You can assume that between April 15 and June 15, I'll be spending every good weather hour outdoors. This is the time when most of farmette work needs to surge forward. After that, it's just a question of maintenance.

If every day in these two months was to be fantastic and if Ed continues to be as helpful as he has always been, I may get much of it done this year. But, weather patterns are never reliable in spring and, too, indoor tasks never quite go away and so I'm sure to falter somewhat. And that's okay. My outdoor work is good work. It must never fall into the category of indifferent, unpleasant, or rushed. Outdoor work is as much for the soul as it is for physical endurance and visual pleasure.

When the day starts off both cloudy and windy, I hesitate. Still, the promised climb to the low 50s is a good sign. Even the chickens are sprightly this morning. They're out of the pen, the minute I open the coop and gate.


Over breakfast (in the sun room, because the clouds are starting to part)...


...we talk about which outdoor work has the highest priority. The vegetable beds are more or less ready. Not so the strawberry beds. We prepared three fours of them last fall. We need to finish the job now.

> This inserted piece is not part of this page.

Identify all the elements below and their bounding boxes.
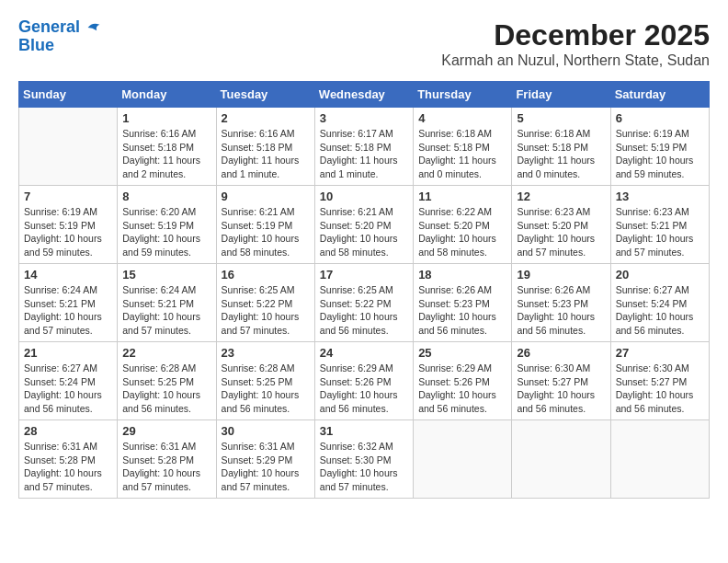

It's back breaking work. Probably one of the harder jobs that we have before us this season. We need to dig up a fabric that's buried under a foot of soil and weeds. And pull out small shrubs and unwanted box elder trees that took off in all the wrong places. And finally, layer it all with a foot of wood chips.

And here's the (funny, delightful or disconcerting -- you decide) part: the chickens follow us to the sheep shed, where we're starting work on the beds and they are thrilled with our digging! Oh, do they feast on worms today!


It is, unfortunately, difficult to work with chickens under foot and under shovel, but still, it is so satisfying to see them this happy. Lexie's excitement translates to hyper pecking, even as she tries to restrain herself. The others are calmer, but no less thrilled to have fresh dirt to claw through.
That's your egg -- Ed points to one of the hens who is at the moment swallowing a slimy worm. From that very worm, you'll have scrambled eggs for .
He can be so.. graphic.


Just as the box of strawberries arrives in the mail, we shovel in the last layer of wood chips. Tomorrow, if we're inspired, we may return to finishing the raspberries.

Again the hawk soars overhead and again Oreo lets out the alarm and they huddle under an old grape vine until the hawk gives up and moves elsewhere. This is the time to be grateful for the thicket of trees and shrubs at the farmette. They shield the chickens from overhead predators.

At the end of the day, I pour water into a dish and they huddle in the courtyard, thirsty and eager to drink. Sometimes, they seem like they are the most congenial birds on the planet. This surely is one of those moments.


Even Isis stares at them with less suspicion.


Day is done. Muscles ache. Chickens happy. Foster chick keepers happy as well.